Thursday, March 25, 2010

Debt Settlement Tips

The process of settling debts involves negotiating a reduced payoff amount to resolve the outstanding debt owed to a creditor, usually a credit card company. If you are in this situation, and are not in a position to bring the account to current status, you should seek the assistance of a certified credit counselor to discuss options for restoring your account to current status. Credit counseling is a process that can help you improve credit over time, and eliminate debt.

Usually, the best time to consider debt settlement is an option when your debts have been charged off by the original creditor and sold to collection agencies. There is no guarantee that any collector will settle on an amount satisfactory to you. If they have an attorney acting as the collector, they may be overly difficult to settle with. Larger collection agencies are usually easier to negotiate a settlement with, because they have purchased your debt at a lower number, and you are likely to be just another small client to them.

Pros and Cons

There are some benefits to debt settlement. You can satisfy your debt in full and pay less, sometimes much less. This process can save you 50% or more. Some collectors will even agree to non-report any negative information on your credit report. Additionally, your open delinquent item on your credit report will go away. Debts resolved through settlement are no longer are subject to collection calls and legal action, which removes that incredible headache.

There are negatives to debt settlement. Individually, many of these will appear on your credit report as a settled debt rather than paid in full. This should be a real focus for you. How your settled debt is reported to the credit bureaus is of the utmost importance. Negotiate this item like it was money and give up a few extra dollars to get a paid in full statement on each account.
Savings from non-payment are reportable to the Internal Revenue Service (IRS) as forgiven debt, which is considered a form of income. Collection agencies are required to submit Form 1099-C to the IRS to report any forgiven debt of $600 or greater. Seek the advice of a professional tax preparer, as there are many conditions whereby this does not have to have an impact.

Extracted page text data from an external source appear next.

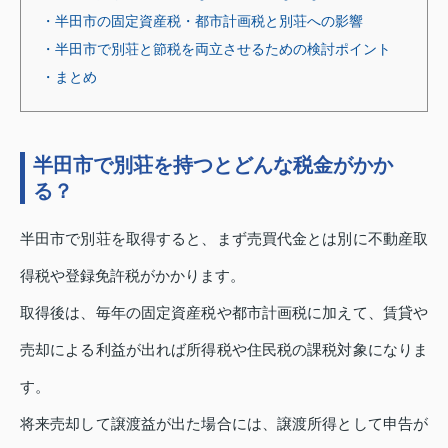
・半田市の固定資産税・都市計画税と別荘への影響
・半田市で別荘と節税を両立させるための検討ポイント
・まとめ
半田市で別荘を持つとどんな税金がかか
る？
半田市で別荘を取得すると、まず売買代金とは別に不動産取
得税や登録免許税がかかります。
取得後は、毎年の固定資産税や都市計画税に加えて、賃貸や
売却による利益が出れば所得税や住民税の課税対象になりま
す。
将来売却して譲渡益が出た場合には、譲渡所得として申告が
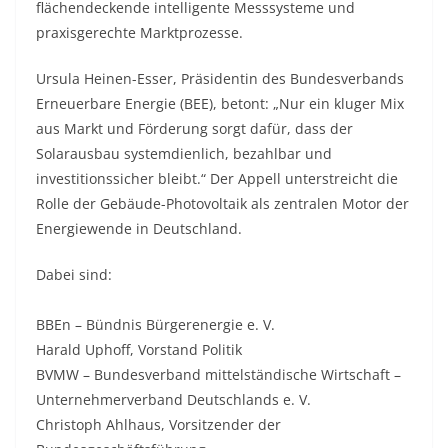
flächendeckende intelligente Messsysteme und
praxisgerechte Marktprozesse.
Ursula Heinen-Esser, Präsidentin des Bundesverbands
Erneuerbare Energie (BEE), betont: „Nur ein kluger Mix
aus Markt und Förderung sorgt dafür, dass der
Solarausbau systemdienlich, bezahlbar und
investitionssicher bleibt.“ Der Appell unterstreicht die
Rolle der Gebäude-Photovoltaik als zentralen Motor der
Energiewende in Deutschland.
Dabei sind:
BBEn – Bündnis Bürgerenergie e. V.
Harald Uphoff, Vorstand Politik
BVMW – Bundesverband mittelständische Wirtschaft –
Unternehmerverband Deutschlands e. V.
Christoph Ahlhaus, Vorsitzender der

If you seek the aid of a debt settlement negotiator or company, be aware of potential problems. Debt settlement companies will want to charge substantial up-front fees, and also charge monthly fees. They sometimes hold monies until they have all their money, and send nothing to your creditors until you have accumulated enough to settle. Then they further exploit you by taking a portion of the forgiven debt as a fee. Your credit rating is almost certain to be ruined. Debt settlement companies cannot do anything more than you can do on your own. Remember that. You can do as much as a debt settlement company. Heed the warnings from top regulators regarding debt settlement companies.

There are real complaints about real predatory companies. If you decide to settle on a debt, try to do it yourself. The key is to get enough money to pay off the settled amount in one lump sum payment. Collectors will very likely not accept payments to settle a debt. Some collectors will settle a debt for as little as 25% of the balance if you have cash to pay, but expect most to require 40-60%. This number has gone down as we have faced our economic challenges in America. Take advantage of this fact. Absolutely make sure you get a written contract showing that the total debt is satisfied upon your agreed payment. If you can, also get the collector’s written agreement to remove any negative credit reference on your credit report for that debt..Like I said, give up a few dollars for this one. Not all collectors agree to this, but would certainly listen if you add a few bucks to the settlement.